Every line of the data should be written out exactly, with the pictures left out.

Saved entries
════════════════
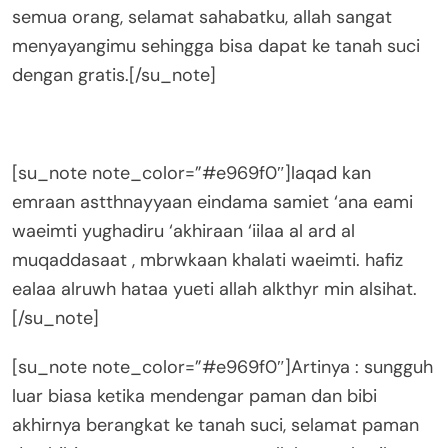
semua orang, selamat sahabatku, allah sangat
menyayangimu sehingga bisa dapat ke tanah suci
dengan gratis.[/su_note]
[su_note note_color=”#e969f0″]laqad kan
emraan astthnayyaan eindama samiet ‘ana eami
waeimti yughadiru ‘akhiraan ‘iilaa al ard al
muqaddasaat , mbrwkaan khalati waeimti. hafiz
ealaa alruwh hataa yueti allah alkthyr min alsihat.
[/su_note]
[su_note note_color=”#e969f0″]Artinya : sungguh
luar biasa ketika mendengar paman dan bibi
akhirnya berangkat ke tanah suci, selamat paman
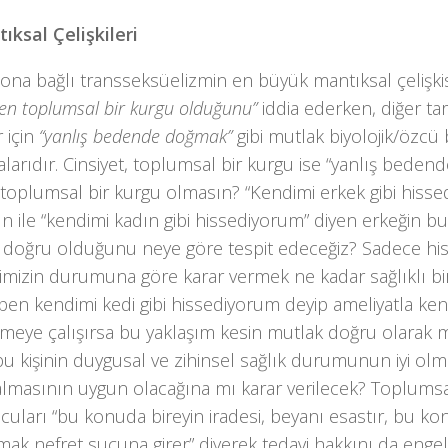
ıksal Çelişkileri
ona bağlı transseksüelizmin en büyük mantıksal çelişki
n toplumsal bir kurgu olduğunu”
iddia ederken, diğer tar
r için
“yanlış bedende doğmak”
gibi mutlak biyolojik/özcü
larıdır. Cinsiyet, toplumsal bir kurgu ise “yanlış bede
toplumsal bir kurgu olmasın? “Kendimi erkek gibi hisse
ın ile “kendimi kadın gibi hissediyorum” diyen erkeğin bu
 doğru olduğunu neye göre tespit edeceğiz? Sadece his
imizin durumuna göre karar vermek ne kadar sağlıklı bi
i ben kendimi kedi gibi hissediyorum deyip ameliyatla ken
meye çalışırsa bu yaklaşım kesin mutlak doğru olarak m
u kişinin duygusal ve zihinsel sağlık durumunun iyi olma
almasının uygun olacağına mı karar verilecek? Toplumsal c
uları “bu konuda bireyin iradesi, beyanı esastır, bu ko
ak nefret suçuna girer” diyerek tedavi hakkını da enge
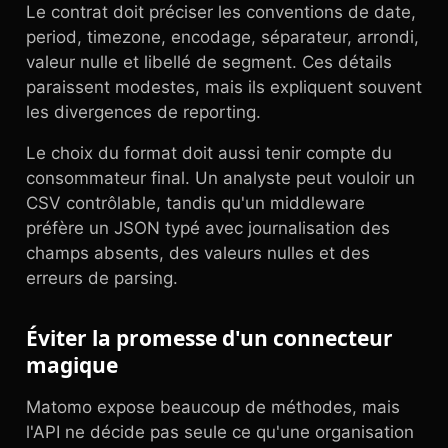
Le contrat doit préciser les conventions de date,
period, timezone, encodage, séparateur, arrondi,
valeur nulle et libellé de segment. Ces détails
paraissent modestes, mais ils expliquent souvent
les divergences de reporting.
Le choix du format doit aussi tenir compte du
consommateur final. Un analyste peut vouloir un
CSV contrôlable, tandis qu'un middleware
préfère un JSON typé avec journalisation des
champs absents, des valeurs nulles et des
erreurs de parsing.
Éviter la promesse d'un connecteur
magique
Matomo expose beaucoup de méthodes, mais
l'API ne décide pas seule ce qu'une organisation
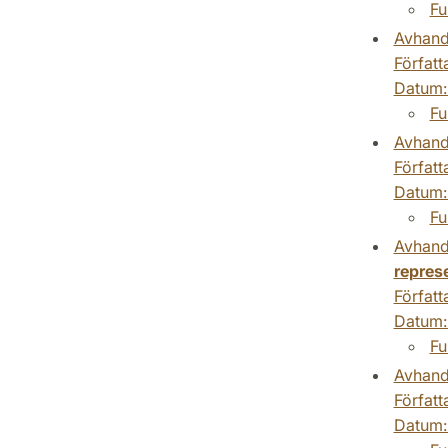
Fu
Avhand
Författ
Datum
Fu
Avhand
Författ
Datum
Fu
Avhand
represe
Författ
Datum
Fu
Avhand
Författ
Datum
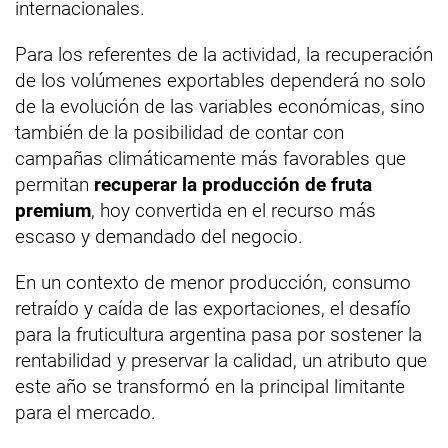
internacionales.
Para los referentes de la actividad, la recuperación
de los volúmenes exportables dependerá no solo
de la evolución de las variables económicas, sino
también de la posibilidad de contar con
campañas climáticamente más favorables que
permitan
recuperar la producción de fruta
premium
, hoy convertida en el recurso más
escaso y demandado del negocio.
En un contexto de menor producción, consumo
retraído y caída de las exportaciones, el desafío
para la fruticultura argentina pasa por sostener la
rentabilidad y preservar la calidad, un atributo que
este año se transformó en la principal limitante
para el mercado.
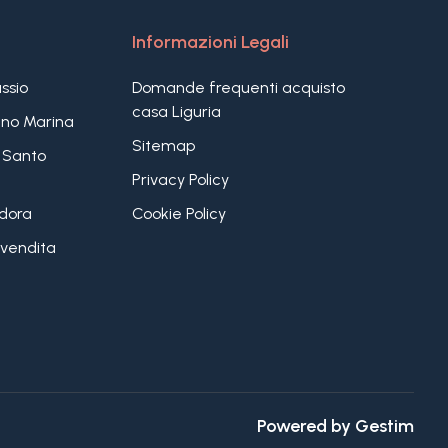
Informazioni Legali
assio
Domande frequenti acquisto
casa Liguria
iano Marina
Sitemap
 Santo
Privacy Policy
ndora
Cookie Policy
vendita
Powered by
Gestim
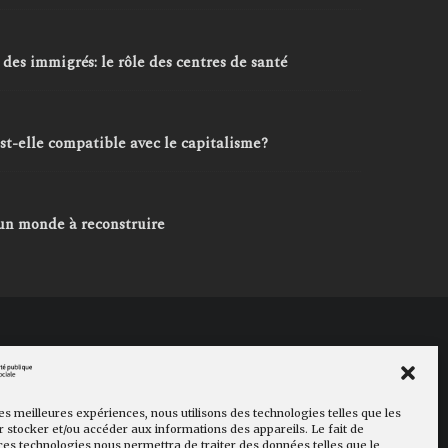
 des immigrés: le rôle des centres de santé
est-elle compatible avec le capitalisme?
 un monde à reconstruire
cookies
Faire un don
les meilleures expériences, nous utilisons des technologies telles que les
 stocker et/ou accéder aux informations des appareils. Le fait de
ces technologies nous permettra de traiter des données telles que le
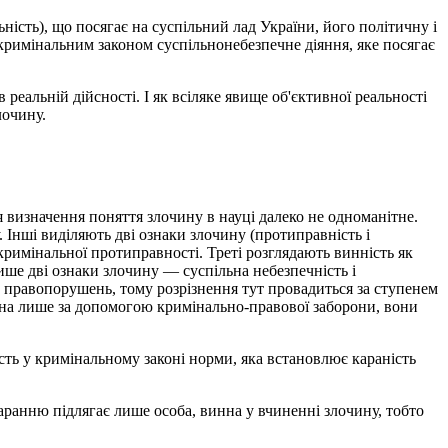
ьність), що посягає на суспільний лад України, його політичну і
е кримінальним законом суспільнонебезпечне діяння, яке посягає
 реальній дійсності. І як всіляке явище об'єктивної реальності
лочину.
ля визначення поняття злочину в науці далеко не одноманітне.
. Інші виділяють дві ознаки злочину (протиправність і
 кримінальної протиправності. Треті розглядають винність як
лише дві ознаки злочину — суспільна небезпечність і
их правопорушень, тому розрізнення тут провадиться за ступенем
ожна лише за допомогою кримінально-правової заборони, вони
сть у кримінальному законі норми, яка встановлює караність
окаранню підлягає лише особа, винна у вчиненні злочину, тобто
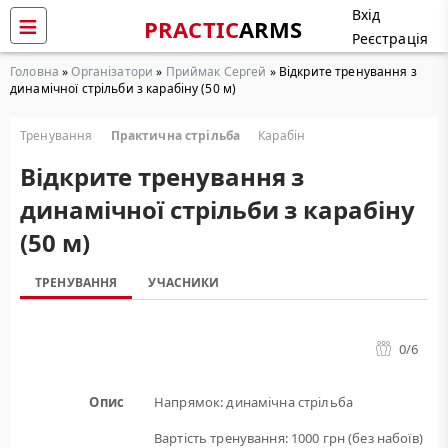
Вхід
PRACTIC
ARMS
Реєстрація
Головна
»
Організатори
»
Приймак Сергей
» Відкрите тренування з
динамічної стрільби з карабіну (50 м)
Тренування
Практична стрільба
Карабін
Відкрите тренування з
динамічної стрільби з карабіну
(50 м)
ТРЕНУВАННЯ
УЧАСНИКИ
0
/6
Опис
Напрямок: динамічна стрільба
Вартість тренування: 1000 грн (без набоїв)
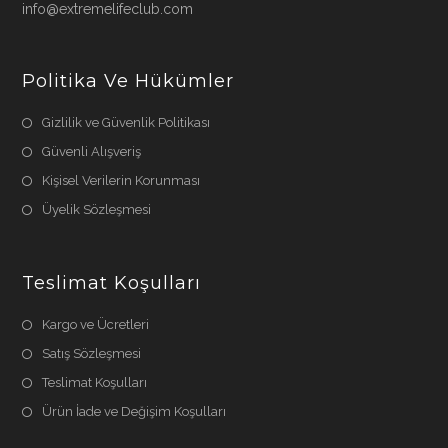
info@extremelifeclub.com
Politika Ve Hükümler
Gizlilik ve Güvenlik Politikası
Güvenli Alışveriş
Kişisel Verilerin Korunması
Üyelik Sözleşmesi
Teslimat Koşulları
Kargo ve Ücretleri
Satış Sözleşmesi
Teslimat Koşulları
Ürün İade ve Değişim Koşulları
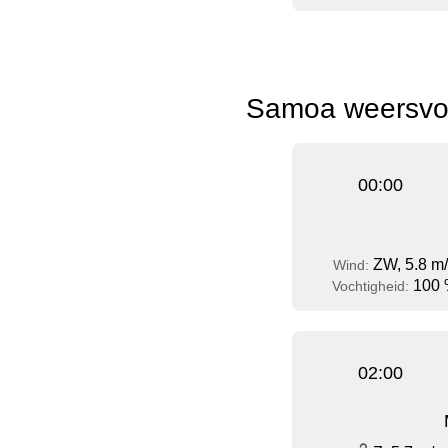
Samoa weersvoo
00:00
ZW, 5.8 m
Wind:
100
Vochtigheid:
02:00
════════════════
[Answer]:
semua orang, selamat sahabatku, allah sangat
menyayangimu sehingga bisa dapat ke tanah suci
dengan gratis.[/su_note]
[su_note note_color=”#e969f0″]laqad kan
emraan astthnayyaan eindama samiet ‘ana eami
waeimti yughadiru ‘akhiraan ‘iilaa al ard al
muqaddasaat , mbrwkaan khalati waeimti. hafiz
ealaa alruwh hataa yueti allah alkthyr min alsihat.
[/su_note]
[su_note note_color=”#e969f0″]Artinya : sungguh
luar biasa ketika mendengar paman dan bibi
akhirnya berangkat ke tanah suci, selamat paman
ıksal Çelişkileri
ona bağlı transseksüelizmin en büyük mantıksal çelişki
n toplumsal bir kurgu olduğunu”
iddia ederken, diğer tar
r için
“yanlış bedende doğmak”
gibi mutlak biyolojik/özcü
larıdır. Cinsiyet, toplumsal bir kurgu ise “yanlış bede
toplumsal bir kurgu olmasın? “Kendimi erkek gibi hisse
ın ile “kendimi kadın gibi hissediyorum” diyen erkeğin bu
 doğru olduğunu neye göre tespit edeceğiz? Sadece his
imizin durumuna göre karar vermek ne kadar sağlıklı bi
i ben kendimi kedi gibi hissediyorum deyip ameliyatla ken
meye çalışırsa bu yaklaşım kesin mutlak doğru olarak m
u kişinin duygusal ve zihinsel sağlık durumunun iyi olma
almasının uygun olacağına mı karar verilecek? Toplumsal c
uları “bu konuda bireyin iradesi, beyanı esastır, bu ko
ak nefret suçuna girer” diyerek tedavi hakkını da enge
Le contrat doit préciser les conventions de date,
period, timezone, encodage, séparateur, arrondi,
valeur nulle et libellé de segment. Ces détails
paraissent modestes, mais ils expliquent souvent
les divergences de reporting.
Le choix du format doit aussi tenir compte du
consommateur final. Un analyste peut vouloir un
CSV contrôlable, tandis qu'un middleware
préfère un JSON typé avec journalisation des
champs absents, des valeurs nulles et des
erreurs de parsing.
Éviter la promesse d'un connecteur
magique
Matomo expose beaucoup de méthodes, mais
l'API ne décide pas seule ce qu'une organisation
Fu
Avhand
Författ
Datum
Fu
Avhand
Författ
Datum
Fu
Avhand
represe
Författ
Datum
Fu
Avhand
Författ
Datum
internacionales.
Para los referentes de la actividad, la recuperación
de los volúmenes exportables dependerá no solo
de la evolución de las variables económicas, sino
también de la posibilidad de contar con
campañas climáticamente más favorables que
permitan
recuperar la producción de fruta
premium
, hoy convertida en el recurso más
escaso y demandado del negocio.
En un contexto de menor producción, consumo
retraído y caída de las exportaciones, el desafío
para la fruticultura argentina pasa por sostener la
rentabilidad y preservar la calidad, un atributo que
este año se transformó en la principal limitante
para el mercado.
Informazioni Legali
assio
Domande frequenti acquisto
casa Liguria
iano Marina
Sitemap
 Santo
Privacy Policy
ndora
Cookie Policy
vendita
Powered by
Gestim
 des immigrés: le rôle des centres de santé
est-elle compatible avec le capitalisme?
 un monde à reconstruire
cookies
Faire un don
les meilleures expériences, nous utilisons des technologies telles que les
 stocker et/ou accéder aux informations des appareils. Le fait de
ces technologies nous permettra de traiter des données telles que le
ьність), що посягає на суспільний лад України, його політичну і
е кримінальним законом суспільнонебезпечне діяння, яке посягає
 реальній дійсності. І як всіляке явище об'єктивної реальності
лочину.
ля визначення поняття злочину в науці далеко не одноманітне.
. Інші виділяють дві ознаки злочину (протиправність і
 кримінальної протиправності. Треті розглядають винність як
лише дві ознаки злочину — суспільна небезпечність і
их правопорушень, тому розрізнення тут провадиться за ступенем
ожна лише за допомогою кримінально-правової заборони, вони
сть у кримінальному законі норми, яка встановлює караність
окаранню підлягає лише особа, винна у вчиненні злочину, тобто
Вхід
PRACTIC
ARMS
Реєстрація
Головна
»
Організатори
»
Приймак Сергей
» Відкрите тренування з
динамічної стрільби з карабіну (50 м)
Тренування
Практична стрільба
Карабін
Відкрите тренування з
динамічної стрільби з карабіну
(50 м)
ТРЕНУВАННЯ
УЧАСНИКИ
0
/6
Опис
Напрямок: динамічна стрільба
Вартість тренування: 1000 грн (без набоїв)
info@extremelifeclub.com
Politika Ve Hükümler
Gizlilik ve Güvenlik Politikası
Güvenli Alışveriş
Kişisel Verilerin Korunması
Üyelik Sözleşmesi
Teslimat Koşulları
Kargo ve Ücretleri
Satış Sözleşmesi
Teslimat Koşulları
Ürün İade ve Değişim Koşulları
Samoa weersvoo
00:00
ZW, 5.8 m
Wind:
100
Vochtigheid:
02:00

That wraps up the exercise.